The Mist: Considerazioni finali

The Mist: tiriamo le somme

E’ giunta al termine la prima (e forse ultima) stagione di The Mist, serie che ci ha accompagnato in questa torrida estate. Al contrario di tutti gli altri riadattamenti televisivi e cinematografici dei lavori di Stephen King, The Mist è un vero e proprio flop. Se i film del Re dell’horror sono attesissimi sullo schermo (e quest’anno ce ne sono molti), la serie tv sulla nebbia non ha riscosso un gran seguito, tant’è che anche l’ipotesi di una seconda stagione è in forse.

La serie non ha avuto un budget elevato, direi che è piuttosto palese: dalla grafica computerizzata, alle inquadrature, alla trama che lascia qualche dubbio. Tutto fa pensare a una serie di serie B. Dopo tutto questo, non sono mancate le polemiche da parte del pubblico, ma io vorrei spezzare una lancia a favore di The Mist.

E’ vero, la serie non è riuscita a far breccia nei cuori degli spettatori per forse la poca cura nei dettagli, e, già detto, lo scarso budget. In molti hanno definito la serie “non horror” ma il punto è che The Mist voleva mostrare un lato dell’orrore diverso rispetto a quello scaturito dalla nebbia. L’orrore rappresentato in queste dieci puntate riguarda quello che proviene dall‘essere umano. Ciò che dovrebbe far “paura” è ciò che si nasconde negli uomini, non nella nebbia. Di puntata in puntata abbiamo assistito ad un crescendo di violenza e follia, che ha portato i protagonisti a ribaltare il loro ruolo e la loro personalità.

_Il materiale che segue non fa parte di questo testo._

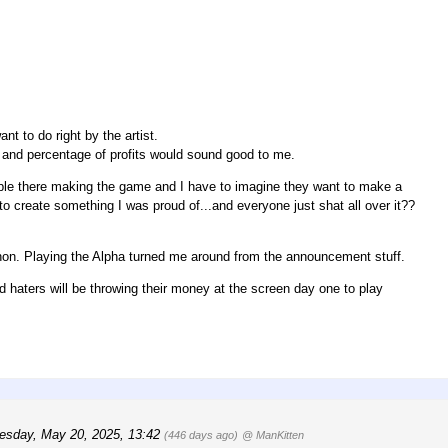
t to do right by the artist.
and percentage of profits would sound good to me.
people there making the game and I have to imagine they want to make a
o create something I was proud of...and everyone just shat all over it??
athon. Playing the Alpha turned me around from the announcement stuff.
and haters will be throwing their money at the screen day one to play
esday, May 20, 2025, 13:42
(446 days ago)
@ ManKitten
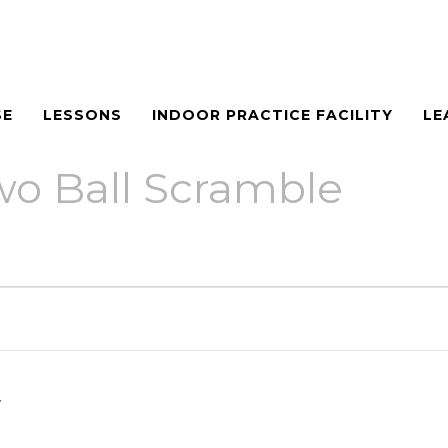
SE
LESSONS
INDOOR PRACTICE FACILITY
LE
o Ball Scramble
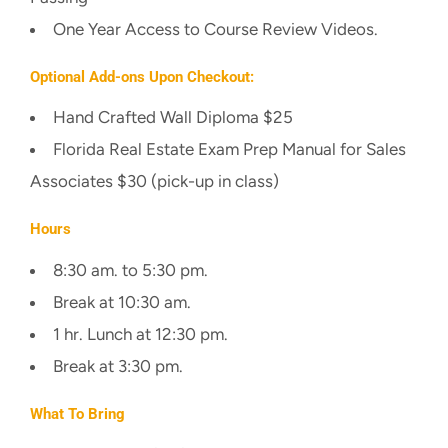
One Year Access to Course Review Videos.
Optional Add-ons Upon Checkout:
Hand Crafted Wall Diploma $25
Florida Real Estate Exam Prep Manual for Sales
Associates $30 (pick-up in class)
Hours
8:30 am. to 5:30 pm.
Break at 10:30 am.
1 hr. Lunch at 12:30 pm.
Break at 3:30 pm.
What To Bring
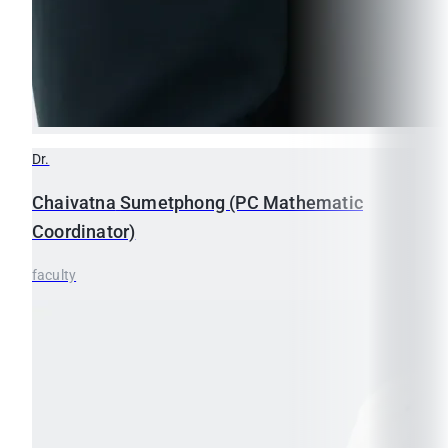
Dr.
Chaivatna
Sumetphong (PC Mathematic
Coordinator)
faculty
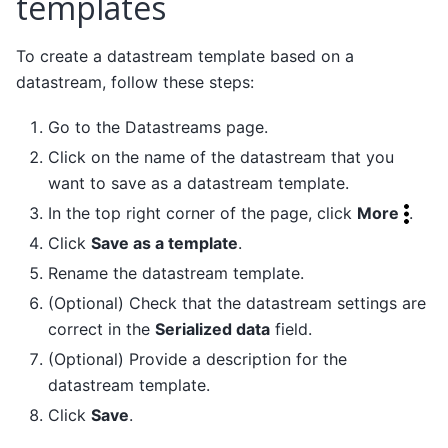
templates
To create a datastream template based on a
datastream, follow these steps:
Go to the Datastreams page.
Click on the name of the datastream that you
want to save as a datastream template.
In the top right corner of the page, click
More
.
Click
Save as a template
.
Rename the datastream template.
(Optional) Check that the datastream settings are
correct in the
Serialized data
field.
(Optional) Provide a description for the
datastream template.
Click
Save
.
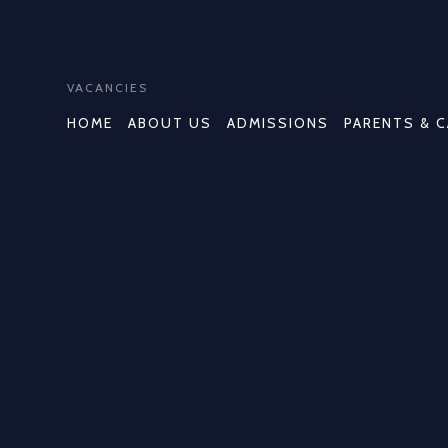
VACANCIES
HOME
ABOUT US
ADMISSIONS
PARENTS & 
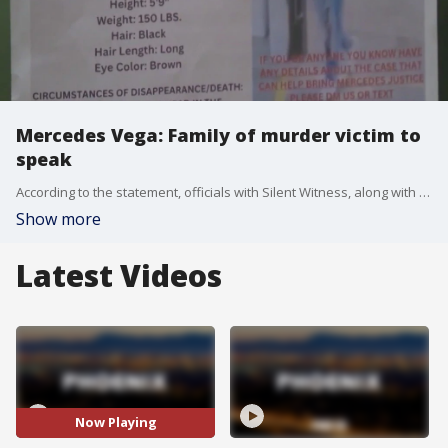
Mercedes Vega: Family of murder victim to
speak
According to the statement, officials with Silent Witness, along with friends and members of Mercedes Vegas' family, will "share how this tragic event has left them devastated and feeling as if they are living a nightmare" during the news conference, which is set to take place at 1:00 p.m. on Nov. 28 in Phoenix.
Show more
Latest Videos
Now Playing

The Mist è una serie (stagione) incentrata sulle persone, sui loro problemi e relazioni. Però è stato deludente non sapere quasi nulla sulla nebbia, anche perchè la rappresentazione data fino alla fine non coincide con quella data nell’ultima puntata.  Fino all’ultima puntata sembrava si facesse anche portavoce ambientalista, ma poi Natalie è impazzita e si è scoperto che la nebbia era opera dell’esercito.

La puntata finale non mi è dispiaciuta, anche se non tutte le cose successe erano ben chiare. Chi era il bambino che Natalie ha allattato prima di morire? E perchè Adrian è stato preso da Jonah e dal suo collega? Nonostante queste domande, non ci sarebbe bisogno di una seconda stagione, non ha lasciato nello spettatore il senso di vuoto e bisogno di sapere. E’ una stagione che si può terminare con tranquillità, senza i traumi che caratterizzano la vita dello spettatore di serie tv medio. Quindi, The Mist, grazie per la compagnia, ma può anche finire qui.